Mar Athanasius Memorial Higher Secondary School (MAMHSS) is a school situated in Puthencruz, Ernakulam district, Kerala. The school is affiliated with Kerala State Education Board, SCERT.

The school has been named after St. Athanasius Paulose popularly known as 'Valiya Thirumeni', who is a saint of the Syriac Orthodox Church.

Now the school functions as a part of the activities spearheaded by the Sisters of the St:Mary's Convent under the banner of St.Mary's Charitable Trust.

When the school started functioning, there were only 84 pupils on the rolls. Now there are about 1500 pupils from L.K.G to Std XII. There are 43 teaching staffs and 14 non-teaching staffs.

Recently management started Baselious Thomas Ist Catholicose Public School, a sister concern of the institution in the year 2004 following CBSE syllabus.

The late Very Rev. Thariyan Corepiscopa was the first Headmaster of the school. Late Annamma Philip, V.J. Mathew, late chev: Sri V.M. Eapen, M.P. Mathaikunju, M. Thankachan, and T.K. Peter headed the institution for different periods in succession.

There is an elected school council consisting of one representative from each class division.

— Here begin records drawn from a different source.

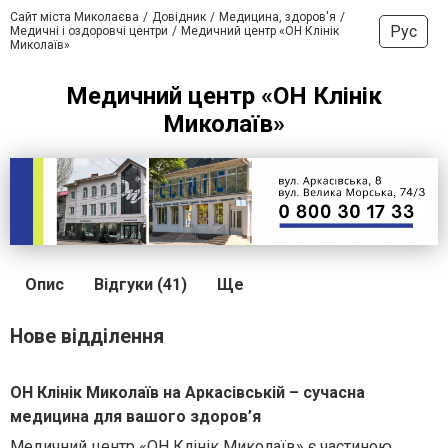
Сайт міста Миколаєва
Довідник
Медицина, здоров'я
Рус
Медичні і оздоровчі центри
Медичний центр «ОН Клінік
Миколаїв»
Медичний центр «ОН Клінік
Миколаїв»
Опис
Відгуки (41)
Ще
Нове відділення
ОН Клінік Миколаїв на Аркасівській – сучасна
медицина для вашого здоров’я
Медичний центр «ОН Клінік Миколаїв» є частиною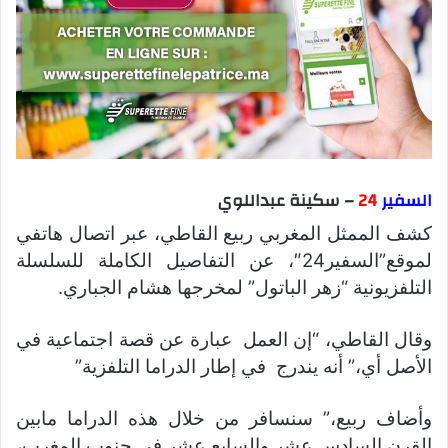
السفير
24
– سكينة عبداللوي
كشف الممثل المغربي ربيع القاطي، عبر اتصال هاتفي
لموقع”السفير24″، عن التفاصيل الكاملة للسلسلة
التلفزيونية “زهر الباتول” لمخرجها هشام الجباري.
وقال القاطي، “إن العمل عبارة عن قصة اجتماعية في
الأصل أي،” أنه يندرج في إطار الدراما التلفزية”
وأضاف ربيع،” سنسافر من خلال هذه الدراما مابين
القرن السادس عشر والسابع عشر في جنوب المغرب،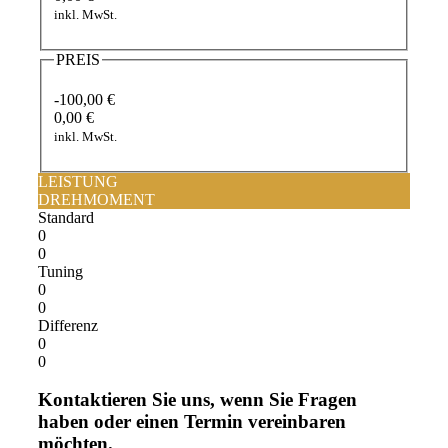
inkl. MwSt.
PREIS
-100,00 €
0,00 €
inkl. MwSt.
LEISTUNG
DREHMOMENT
Standard
0
0
Tuning
0
0
Differenz
0
0
Kontaktieren Sie uns, wenn Sie Fragen
haben oder einen Termin vereinbaren
möchten.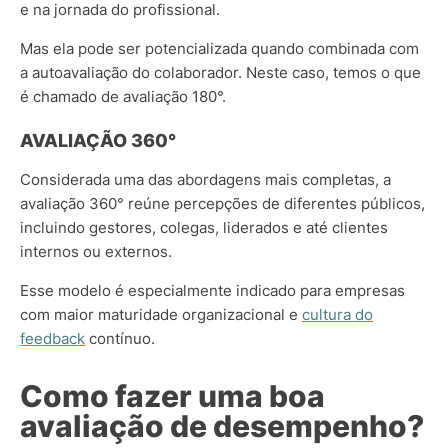
e na jornada do profissional.
Mas ela pode ser potencializada quando combinada com
a autoavaliação do colaborador. Neste caso, temos o que
é chamado de avaliação 180°.
AVALIAÇÃO 360°
Considerada uma das abordagens mais completas, a
avaliação 360° reúne percepções de diferentes públicos,
incluindo gestores, colegas, liderados e até clientes
internos ou externos.
Esse modelo é especialmente indicado para empresas
com maior maturidade organizacional e
cultura do
feedback
contínuo.
Como fazer uma boa
avaliação de desempenho?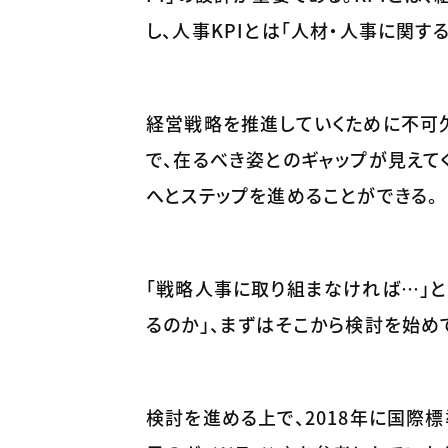
し、人事KPIとは「人材・人事に関す
経営戦略を推進していくために不可欠
で、在るべき姿とのギャップが見えて
へとステップを進めることができる。
「戦略人事に取り組まなければ…」
るのか」、まずはそこから検討を始め
検討を進める上で、2018年に国際標準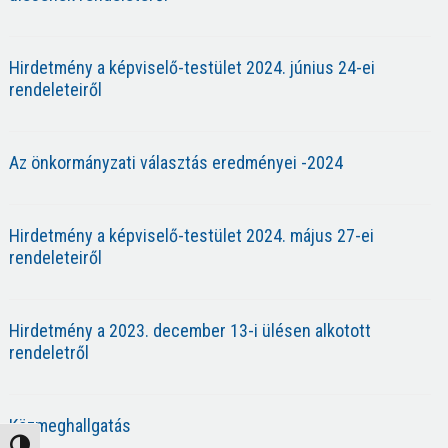
Hirdetmény a képviselő-testület 2024. június 24-ei
rendeleteiről
Az önkormányzati választás eredményei -2024
Hirdetmény a képviselő-testület 2024. május 27-ei
rendeleteiről
Hirdetmény a 2023. december 13-i ülésen alkotott
rendeletről
Közmeghallgatás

The school now has a section for the IGCSE board

==History==
The School is managed by the Malankara Jacobite Syrian Orthodox Church.

==Achievements==
School give due importance to co-curricular activities as well. Different clubs such as Science club, I.T. club, Mathematics club, Social Science club, Health club and Nature club are also functioning in the school.
Students participated in the Sub-District Sports and Sub-District, District youth festivals and won prizes. Students participate in Quiz Competitions and Painting competitions conducted by Y.M.C.A.s and clubs of nearby places and won prizes. Vidhya-Rangam Kala-Sahithyia Vedi is also functioning in the school.

==SSLC result of the school==
School maintains a 100% result all these years.